During the 1980s, Stites organized a clandestine network of attorneys who infiltrated complex civil cases in Los Angeles, Orange and San Diego counties by getting insured defendants to hire them in place of their insurance company lawyers.

Posing as independent and, at times, snarling adversaries, they worked in concert to manufacture new legal controversies so that lawsuits would grow in complexity and cost.

In some cases, the lawyers paid kickbacks to clients for the right to defend them on the insurers’ dime. Stites essentially franchised the litigation, directing strategy and assigning lawyers to various defendants. His minions, in turn, kicked back a cut of their take—paying in cash, precious metals, and improvements to his house.

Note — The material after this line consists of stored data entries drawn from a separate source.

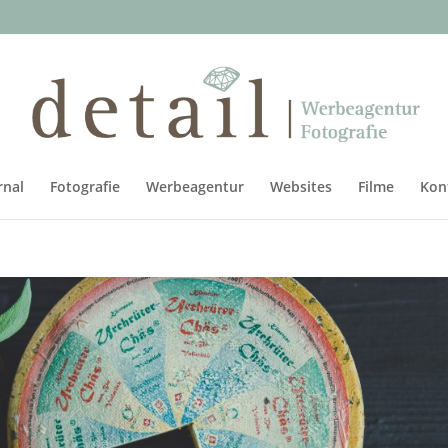
rnal
Fotografie
Werbeagentur
Websites
Filme
Kon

Three cases are scheduled for trial in the next few months. Miller has already collected six digits worth of settlements, but a suit against Marriott did not go as well:

As part of her deposition, Marriott lawyers videotaped Miller with Giggy, the Rottweiler mix involved in the Marriott suit and several others. Giggy could not obey commands to sit, to pick up Miller’s cane or to help her through the door.

(Myron Levin, LA Times, Jul. 10). More on service dog suits: May 5 and links therein.

Disclosure: At my former firm, I represented Marriott in unrelated litigation. As with all my posts, I speak for myself, and not for my current employer, my former employers, nor my former clients.

Wal-Mart job pays millions

Who says you’ll never get rich working at Wal-Mart? A federal magistrate judge has just approved a $2.8 million award for disability-based discrimination on behalf of plaintiff Patrick Brady, who suffers from cerebral palsy. The company’s offense? It “violated federal and state laws by making a prohibited inquiry [relating to his disabilities] before giving Brady an employment offer. The company also subjected Brady to adverse employment conditions by transferring him from the pharmacy to a more physically taxing position pushing carts in the parking lot, according to the verdict.” The magistrate judge complained bitterly about having to reduce the award from the $7.5 million in damages, including $5 million in punitive damages, originally voted by the jury. On the tendency of stringent liability exposure to discourage employers’ hiring of disabled persons (workplace participation of whom actually went down, not up, after the ADA was passed), see, among other sources, Jul. 11, 2000, and this NBER paper. (Michael Bobelian, “Court Reluctantly Trims Wal-Mart Penalty”, New York Law Journal, Jun. 23).